Input data:
◆ ◆ ◆ ◆ ◆

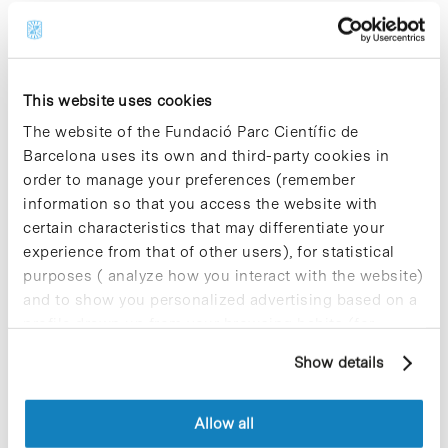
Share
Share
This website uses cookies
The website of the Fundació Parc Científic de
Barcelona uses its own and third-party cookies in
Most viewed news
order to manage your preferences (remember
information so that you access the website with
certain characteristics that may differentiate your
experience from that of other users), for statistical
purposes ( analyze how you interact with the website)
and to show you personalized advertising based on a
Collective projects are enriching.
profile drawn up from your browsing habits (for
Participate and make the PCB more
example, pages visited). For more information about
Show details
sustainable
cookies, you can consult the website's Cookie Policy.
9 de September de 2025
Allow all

◆ ◆ ◆ ◆ ◆

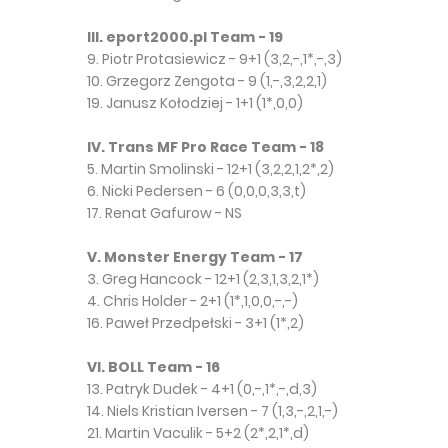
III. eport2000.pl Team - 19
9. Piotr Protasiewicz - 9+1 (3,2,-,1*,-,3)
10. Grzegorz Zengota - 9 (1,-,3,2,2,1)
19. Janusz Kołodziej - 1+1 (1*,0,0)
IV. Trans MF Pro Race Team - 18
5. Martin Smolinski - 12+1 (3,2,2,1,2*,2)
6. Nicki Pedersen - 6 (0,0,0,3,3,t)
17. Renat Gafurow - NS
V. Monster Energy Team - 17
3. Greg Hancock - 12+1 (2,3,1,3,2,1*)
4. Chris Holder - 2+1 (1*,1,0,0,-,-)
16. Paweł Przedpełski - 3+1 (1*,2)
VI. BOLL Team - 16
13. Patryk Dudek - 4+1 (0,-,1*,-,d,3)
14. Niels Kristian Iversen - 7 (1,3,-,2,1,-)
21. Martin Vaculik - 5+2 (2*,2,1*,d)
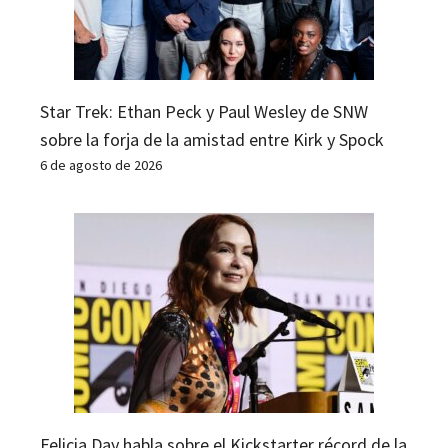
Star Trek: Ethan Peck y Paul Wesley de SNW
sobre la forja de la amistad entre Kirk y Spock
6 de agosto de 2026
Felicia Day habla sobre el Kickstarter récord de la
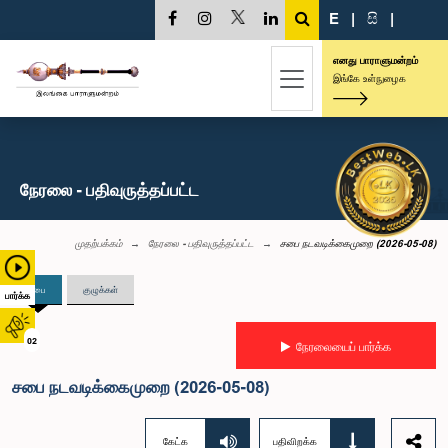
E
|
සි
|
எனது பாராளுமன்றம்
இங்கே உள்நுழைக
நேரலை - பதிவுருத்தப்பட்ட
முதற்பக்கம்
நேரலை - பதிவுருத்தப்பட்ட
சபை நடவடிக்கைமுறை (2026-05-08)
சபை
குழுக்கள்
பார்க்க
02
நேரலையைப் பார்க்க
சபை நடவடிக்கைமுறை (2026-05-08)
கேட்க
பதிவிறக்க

◆ ◆ ◆ ◆ ◆

What to work on: If a line above holds "from", count it; say how many such lines there are and nothing else.

Solved exercise: 2